Clementine Hunter
Clementine Hunter
American, 1886–1988
ActiveLouisiana, United States
BiographyBiography from AskART:Often referred to as "the black Grandma Moses," Clementine Hunter painted boldly colored images in folk art style of plantation life in Louisiana. Her subjects included everyday activities such as doing laundry and festive events including weddings, dances, and church going. She also did a number of Christian religious subjects.
She was born at Hidden Hill Plantation near Natchitoches, Louisiana and lived there the remainder of her life, one-hundred-one years, raising seven children and working in the fields. She attended a local Catholic school, but quit at a young age and never learned to read or write. At age sixteen, she moved to nearby Melrose Plantation where she worked for many years as a field hand.

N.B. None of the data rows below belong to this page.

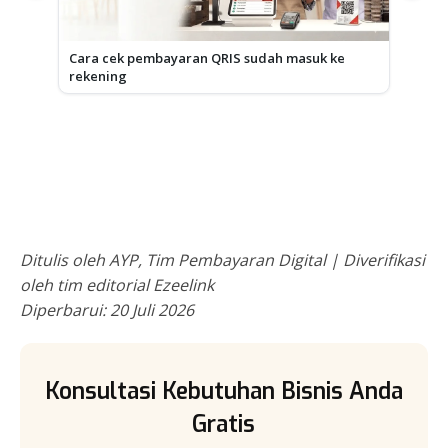
Cara cek pembayaran QRIS sudah masuk ke
rekening
Modu
Ditulis oleh AYP, Tim Pembayaran Digital | Diverifikasi
oleh tim editorial Ezeelink
Diperbarui: 20 Juli 2026
Konsultasi Kebutuhan Bisnis Anda
Gratis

Her first husband was Charlie Dupree, who died in 1914, and ten years later she married Emanuel Hunter and moved into the plantation house where she was in charge of the domestic work. Becoming associated with the plantation mistress, Ms. Cammie Henry, changed Hunter's life. Henry, was an archivist and artist who actively encouraged the arts. She opened her home to artists and authors who needed a quiet place to work. It was at Melrose that Hunter first began her production of hand made quilts, dolls and lace curtains.
Meeting artist friends of Ms. Henry, Hunter met many people in the art world and was especially influenced and promoted by Francois Mignon who was an artist-in-residence at the plantation. In 1946, under his direction, she did her first work, a plantation baptism scene, from a few partially used tubes of oil paint on a window shade that he provided. Another supporter at that time was James Register, also an artist-in- residence, and he obtained a Julius Rosenwald Foundation Grant for her. He encouraged her to do abstract art, which she did while letting him choose the titles.
But she preferred the folk art style. From that time, she was prolific, and created over four-thousand scenes of plantation life on whatever materials were available from scrap wood to paper bags. She thinned her oil paint so much it resembled watercolor. She sold many of her first works for a dime or quarter to pay for her husband's medical treatment. In the early 1950s, her work began to attract widespread attention, and in 1956, the New Orleans Museum of Art honored her with a one-woman show. This event was the first time a Louisiana Museum had a show for an African-American person, but she had to view the event alone because blacks were not allowed entry with whites.